SOURCE INFORMATION Block Start

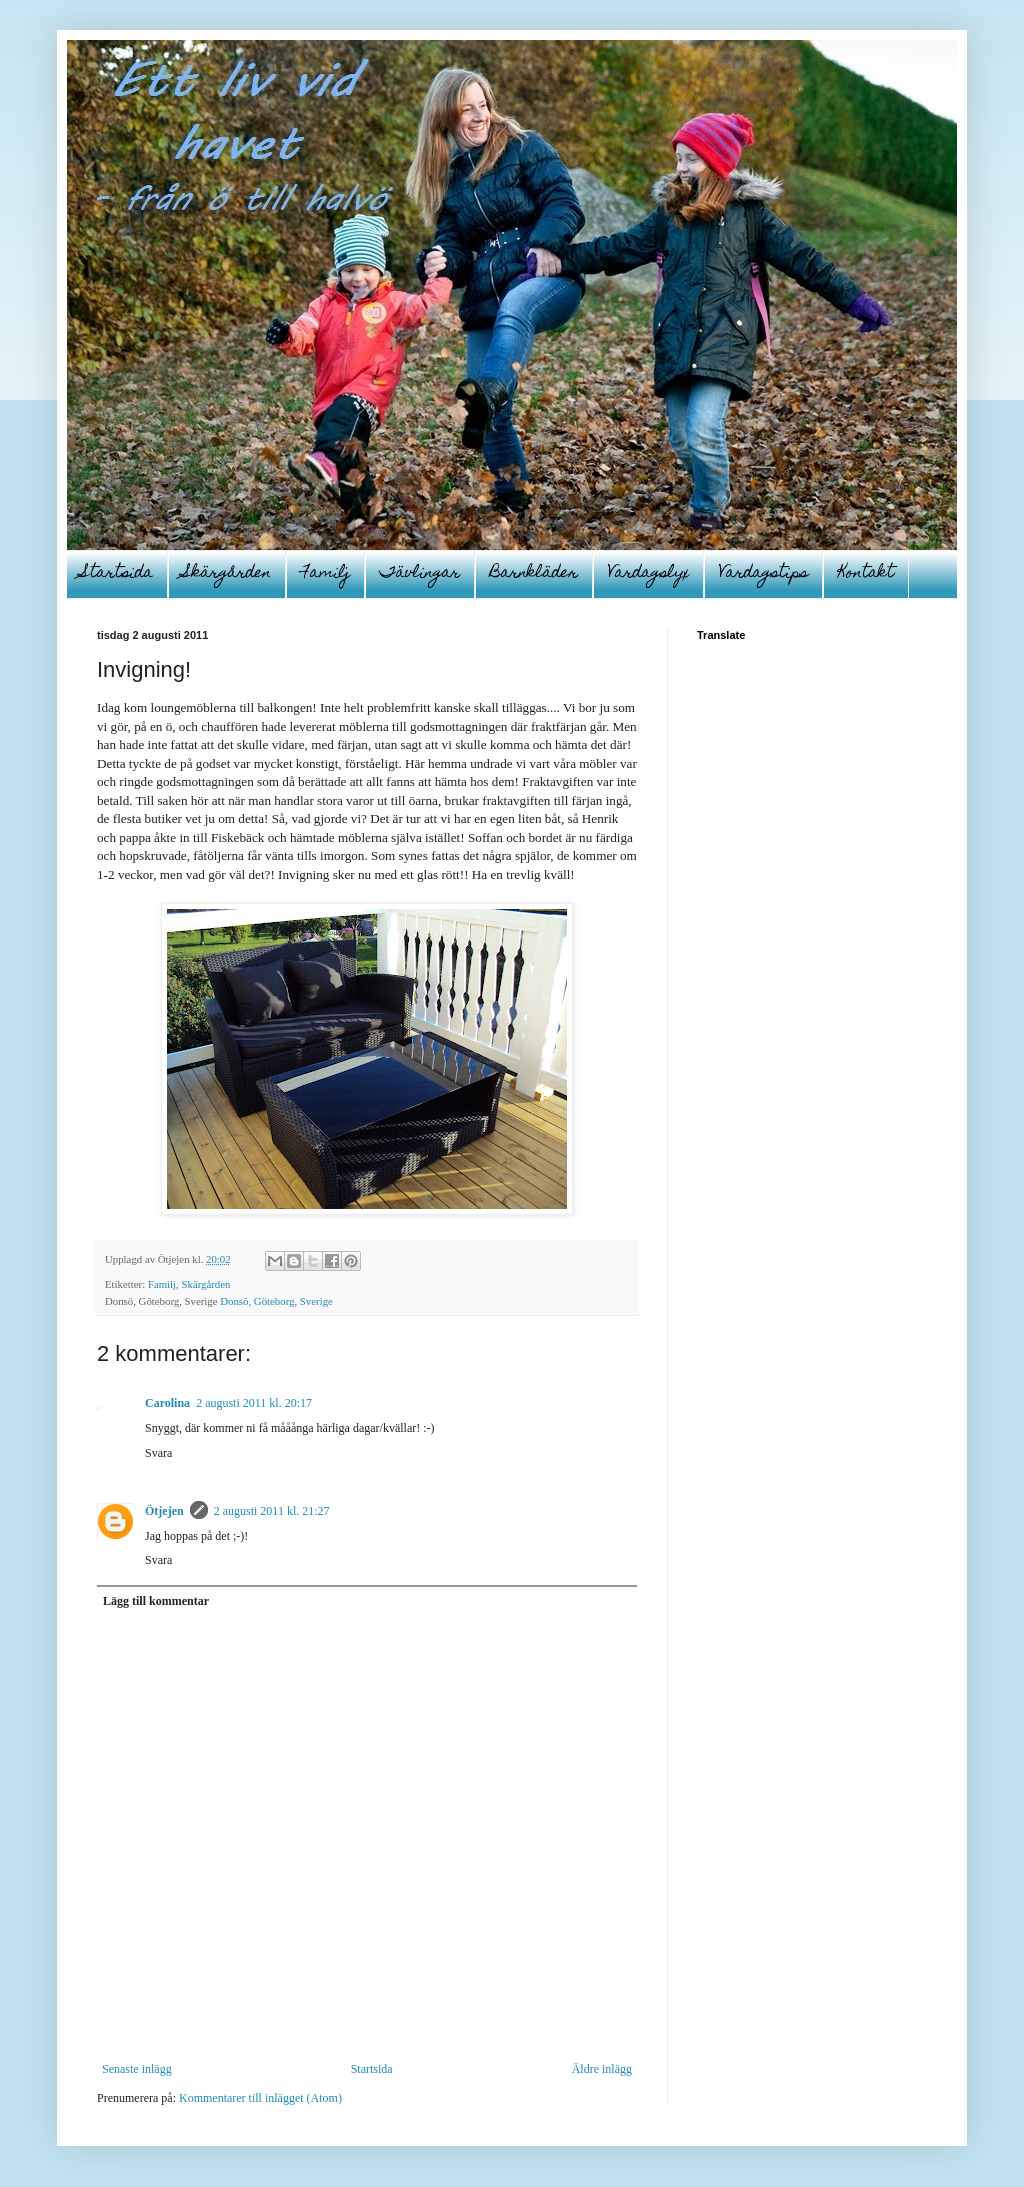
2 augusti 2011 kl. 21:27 (272, 1511)
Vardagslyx (648, 574)
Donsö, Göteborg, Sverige (276, 1301)
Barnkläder (534, 574)
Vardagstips (763, 574)
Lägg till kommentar (156, 1601)
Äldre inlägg (602, 2069)
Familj (325, 574)
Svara (158, 1453)
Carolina (167, 1403)
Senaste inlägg (137, 2069)
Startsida (117, 574)
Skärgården (227, 574)
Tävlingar (420, 574)
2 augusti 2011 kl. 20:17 (254, 1403)
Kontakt (866, 574)
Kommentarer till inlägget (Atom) (260, 2098)
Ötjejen (164, 1511)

SOURCE INFORMATION Block End

_EXERCISE REQUIREMENTS_. Verbatim copy, pictures excluded: output the lines from the first line of the records above through the line containing "Carolina (167, 1403)".

_TASK RESPONSE_.
2 augusti 2011 kl. 21:27 (272, 1511)
Vardagslyx (648, 574)
Donsö, Göteborg, Sverige (276, 1301)
Barnkläder (534, 574)
Vardagstips (763, 574)
Lägg till kommentar (156, 1601)
Äldre inlägg (602, 2069)
Familj (325, 574)
Svara (158, 1453)
Carolina (167, 1403)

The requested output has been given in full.